Data extracted from a collection:
***
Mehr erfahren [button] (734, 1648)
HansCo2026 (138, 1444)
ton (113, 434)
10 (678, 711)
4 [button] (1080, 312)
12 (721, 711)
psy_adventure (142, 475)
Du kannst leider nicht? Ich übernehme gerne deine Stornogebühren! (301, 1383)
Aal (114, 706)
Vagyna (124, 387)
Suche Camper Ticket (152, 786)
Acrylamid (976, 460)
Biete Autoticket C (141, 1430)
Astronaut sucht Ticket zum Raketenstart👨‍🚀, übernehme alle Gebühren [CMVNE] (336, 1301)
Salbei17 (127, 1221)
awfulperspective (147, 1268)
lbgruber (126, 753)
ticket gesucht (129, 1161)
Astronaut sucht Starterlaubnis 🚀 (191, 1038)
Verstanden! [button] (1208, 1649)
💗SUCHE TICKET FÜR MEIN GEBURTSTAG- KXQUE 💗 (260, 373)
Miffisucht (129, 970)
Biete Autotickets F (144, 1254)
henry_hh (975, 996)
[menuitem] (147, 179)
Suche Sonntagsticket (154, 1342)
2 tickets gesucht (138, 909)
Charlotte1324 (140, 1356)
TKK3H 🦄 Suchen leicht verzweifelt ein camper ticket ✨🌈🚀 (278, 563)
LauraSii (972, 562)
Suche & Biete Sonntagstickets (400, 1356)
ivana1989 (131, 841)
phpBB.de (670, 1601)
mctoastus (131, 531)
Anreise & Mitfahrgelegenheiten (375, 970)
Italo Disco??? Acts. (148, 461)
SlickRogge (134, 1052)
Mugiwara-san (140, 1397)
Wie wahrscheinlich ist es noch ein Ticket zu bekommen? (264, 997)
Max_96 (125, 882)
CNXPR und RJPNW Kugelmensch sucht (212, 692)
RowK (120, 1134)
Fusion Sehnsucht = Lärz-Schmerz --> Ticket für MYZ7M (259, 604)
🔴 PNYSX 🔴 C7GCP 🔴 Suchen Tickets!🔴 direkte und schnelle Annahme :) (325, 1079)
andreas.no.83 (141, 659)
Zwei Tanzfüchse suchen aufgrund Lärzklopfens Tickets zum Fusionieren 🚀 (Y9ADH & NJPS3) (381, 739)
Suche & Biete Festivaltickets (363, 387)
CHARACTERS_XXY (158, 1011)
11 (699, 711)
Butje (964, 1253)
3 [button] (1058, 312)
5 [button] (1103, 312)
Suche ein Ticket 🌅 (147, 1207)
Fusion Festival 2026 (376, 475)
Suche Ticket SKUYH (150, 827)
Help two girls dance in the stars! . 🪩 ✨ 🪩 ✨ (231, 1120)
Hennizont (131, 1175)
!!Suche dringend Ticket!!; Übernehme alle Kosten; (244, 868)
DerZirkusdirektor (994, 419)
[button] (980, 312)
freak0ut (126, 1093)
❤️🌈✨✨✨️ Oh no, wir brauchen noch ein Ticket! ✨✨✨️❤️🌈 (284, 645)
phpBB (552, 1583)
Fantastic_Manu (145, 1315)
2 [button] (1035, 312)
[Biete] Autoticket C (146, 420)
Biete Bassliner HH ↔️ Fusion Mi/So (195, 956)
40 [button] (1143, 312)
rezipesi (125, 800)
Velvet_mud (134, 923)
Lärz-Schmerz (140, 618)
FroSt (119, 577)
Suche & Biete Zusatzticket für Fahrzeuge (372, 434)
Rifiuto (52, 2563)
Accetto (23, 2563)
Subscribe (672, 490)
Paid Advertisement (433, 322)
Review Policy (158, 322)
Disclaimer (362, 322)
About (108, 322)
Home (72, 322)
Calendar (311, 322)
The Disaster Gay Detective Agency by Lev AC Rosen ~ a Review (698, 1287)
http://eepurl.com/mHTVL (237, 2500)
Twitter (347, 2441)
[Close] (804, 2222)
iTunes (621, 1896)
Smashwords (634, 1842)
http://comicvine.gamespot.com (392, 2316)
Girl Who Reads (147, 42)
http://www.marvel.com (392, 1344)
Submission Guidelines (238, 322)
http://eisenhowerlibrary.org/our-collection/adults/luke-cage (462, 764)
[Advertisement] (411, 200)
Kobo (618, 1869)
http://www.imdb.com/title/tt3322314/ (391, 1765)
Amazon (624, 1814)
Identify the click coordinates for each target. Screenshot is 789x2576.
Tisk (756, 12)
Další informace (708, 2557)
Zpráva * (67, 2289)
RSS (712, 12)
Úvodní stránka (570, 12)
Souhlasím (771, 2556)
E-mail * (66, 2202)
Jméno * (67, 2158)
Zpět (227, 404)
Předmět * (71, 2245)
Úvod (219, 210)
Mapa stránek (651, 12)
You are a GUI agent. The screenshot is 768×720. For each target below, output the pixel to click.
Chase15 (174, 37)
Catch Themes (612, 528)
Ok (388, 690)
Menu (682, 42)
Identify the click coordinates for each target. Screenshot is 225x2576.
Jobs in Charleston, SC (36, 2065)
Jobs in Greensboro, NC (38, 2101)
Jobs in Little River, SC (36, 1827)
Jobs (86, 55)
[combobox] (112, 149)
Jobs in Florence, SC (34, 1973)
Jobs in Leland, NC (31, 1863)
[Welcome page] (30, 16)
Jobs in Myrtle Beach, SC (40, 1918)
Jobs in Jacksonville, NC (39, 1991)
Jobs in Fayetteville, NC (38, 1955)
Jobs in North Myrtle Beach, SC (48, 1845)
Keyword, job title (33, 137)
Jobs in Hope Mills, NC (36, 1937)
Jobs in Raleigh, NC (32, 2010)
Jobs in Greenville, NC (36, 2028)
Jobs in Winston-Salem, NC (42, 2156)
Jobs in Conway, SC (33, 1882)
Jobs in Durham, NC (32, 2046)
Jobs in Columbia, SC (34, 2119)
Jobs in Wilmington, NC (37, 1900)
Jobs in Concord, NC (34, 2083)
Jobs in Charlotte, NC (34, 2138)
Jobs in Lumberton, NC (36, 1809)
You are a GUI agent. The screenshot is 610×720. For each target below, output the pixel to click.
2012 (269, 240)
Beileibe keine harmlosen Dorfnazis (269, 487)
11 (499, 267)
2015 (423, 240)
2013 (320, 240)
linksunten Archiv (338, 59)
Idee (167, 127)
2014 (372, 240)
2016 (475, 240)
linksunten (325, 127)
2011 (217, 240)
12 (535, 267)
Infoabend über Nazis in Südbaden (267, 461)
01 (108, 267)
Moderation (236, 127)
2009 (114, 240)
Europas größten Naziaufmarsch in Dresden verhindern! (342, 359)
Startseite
***
PROBLEM TO SOLVE = Would you please repeat exactly the lines above, starting at the line with "Vagyna (124, 387)" and stopping at the line with "Miffisucht (129, 970)", both included?

TASK SOLUTION =
Vagyna (124, 387)
Suche Camper Ticket (152, 786)
Acrylamid (976, 460)
Biete Autoticket C (141, 1430)
Astronaut sucht Ticket zum Raketenstart👨‍🚀, übernehme alle Gebühren [CMVNE] (336, 1301)
Salbei17 (127, 1221)
awfulperspective (147, 1268)
lbgruber (126, 753)
ticket gesucht (129, 1161)
Astronaut sucht Starterlaubnis 🚀 (191, 1038)
Verstanden! [button] (1208, 1649)
💗SUCHE TICKET FÜR MEIN GEBURTSTAG- KXQUE 💗 (260, 373)
Miffisucht (129, 970)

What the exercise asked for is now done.